Objective: To use VBM to evaluate changes in grey matter concentration following traumatic brain injury.
Methods: Nine patients with a history of traumatic brain injury (ranging from mild to severe) about one year previously were compared with nine age and sex matched healthy volunteers. T1 weighted three dimensional MRI images were acquired and then analysed with statistical parametric mapping software (SPM2). The patients with traumatic brain injury also completed cognitive testing to determine whether regional grey matter concentration correlated with a measure of attention and initial injury severity.

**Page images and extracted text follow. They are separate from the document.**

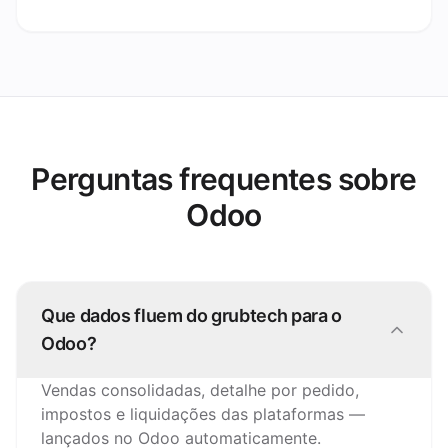
Perguntas frequentes sobre
Odoo
Que dados fluem do grubtech para o
Odoo?
Vendas consolidadas, detalhe por pedido,
impostos e liquidações das plataformas —
lançados no Odoo automaticamente.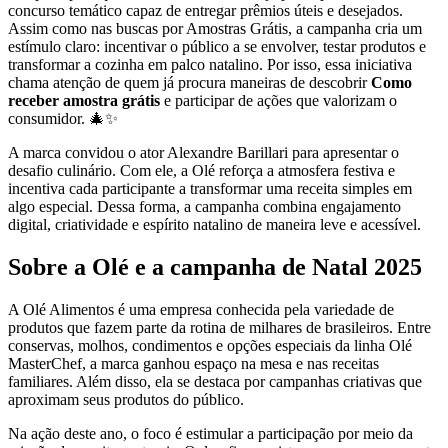
concurso temático capaz de entregar prêmios úteis e desejados.
Assim como nas buscas por Amostras Grátis, a campanha cria um
estímulo claro: incentivar o público a se envolver, testar produtos e
transformar a cozinha em palco natalino. Por isso, essa iniciativa
chama atenção de quem já procura maneiras de descobrir
Como
receber amostra grátis
e participar de ações que valorizam o
consumidor. 🎄✨
A marca convidou o ator Alexandre Barillari para apresentar o
desafio culinário. Com ele, a Olé reforça a atmosfera festiva e
incentiva cada participante a transformar uma receita simples em
algo especial. Dessa forma, a campanha combina engajamento
digital, criatividade e espírito natalino de maneira leve e acessível.
Sobre a Olé e a campanha de Natal 2025
A Olé Alimentos é uma empresa conhecida pela variedade de
produtos que fazem parte da rotina de milhares de brasileiros. Entre
conservas, molhos, condimentos e opções especiais da linha Olé
MasterChef, a marca ganhou espaço na mesa e nas receitas
familiares. Além disso, ela se destaca por campanhas criativas que
aproximam seus produtos do público.
Na ação deste ano, o foco é estimular a participação por meio da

Results: Compared with controls, the brain injured patients had decreased grey matter concentration in multiple brain regions including frontal and temporal cortices, cingulate gyrus, subcortical grey matter, and the cerebellum. Decreased grey matter concentration correlated with lower scores on tests of attention and lower Glasgow coma scale scores.

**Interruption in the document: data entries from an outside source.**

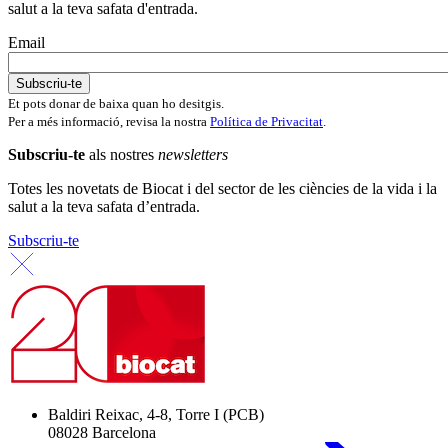
salut a la teva safata d'entrada.
Email
Et pots donar de baixa quan ho desitgis.
Per a més informació, revisa la nostra
Política de Privacitat
.
Subscriu-te
als nostres
newsletters
Totes les novetats de Biocat i del sector de les ciències de la vida i la
salut a la teva safata d’entrada.
Subscriu-te
Baldiri Reixac, 4-8, Torre I (PCB)
08028 Barcelona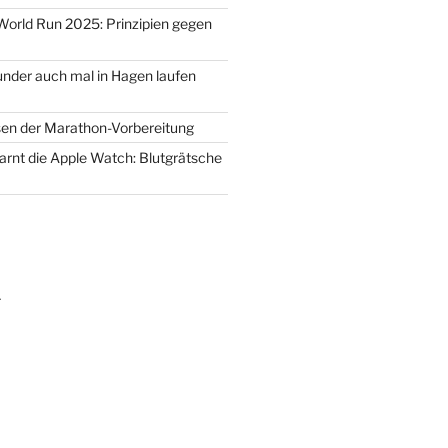
 World Run 2025: Prinzipien gegen
der auch mal in Hagen laufen
en der Marathon-Vorbereitung
warnt die Apple Watch: Blutgrätsche
m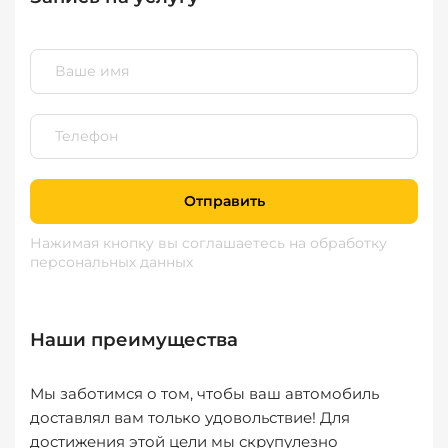
Отправить
Нажимая кнопку вы соглашаетесь
на обработку
персональных данных
Наши преимущества
Мы заботимся о том, чтобы ваш автомобиль
доставлял вам только удовольствие! Для
достижения этой цели мы скрупулезно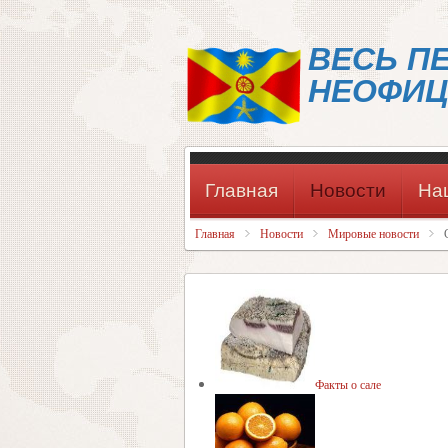
ВЕСЬ П
НЕОФИЦ
Главная
Новости
На
Главная
Новости
Мировые новости
Факты о сале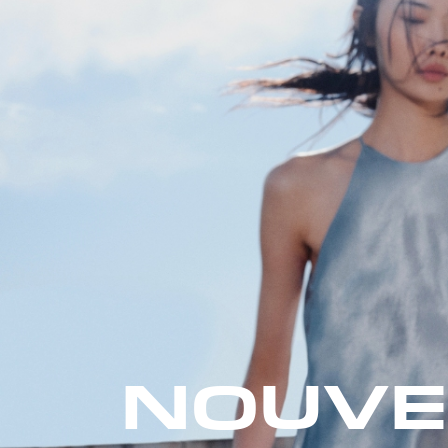
NOUVE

Conclusions: Using VBM, regions of decreased grey matter concentration were observed in subjects with traumatic brain injury compared with well matched controls. In the brain injured patients, there was a relation between grey matter concentration and attentional ability.
Abbreviations: CPT-II, Conners continuous performance test, second edition; GCS, Glasgow coma scale; MNI, Montreal Neurological Institute; ROI, region of interest; SPGR, spoiled gradient echo; SPM, statistical parametric mapping; VBM, voxel based morphometry
Keywords: voxel based morphometry; neuroimaging; traumatic brain injury
Approximately one million persons suffer a traumatic brain injury in the USA each year, with an estimated prevalence of 2.5 to 6.5 million.1 The mechanisms of neural injury2 as well as other factors associated with recovery of function have been well described.3 One of the most frequent complaints following traumatic brain injury is poor attention.1,4
Quantitative neuroimaging techniques, initially using computed tomography (CT) and then later using various magnetic resonance imaging (MRI) protocols, have produced evidence of both diffuse and focal changes in traumatic brain injury.5 Furthermore, markers of compromised cerebral integrity have been linked to neuropsychological and functional outcome.6,7,8,9,10,11 These quantitative techniques typically involved tracing regions of interest (ROI) identified by visual inspection. Thus, readily identifiable neuroanatomical structures such as the corpus callosum and hippocampus regions were defined a priori and then measured for change over time.11–15 However, regions that were less amenable to this technique received less consideration.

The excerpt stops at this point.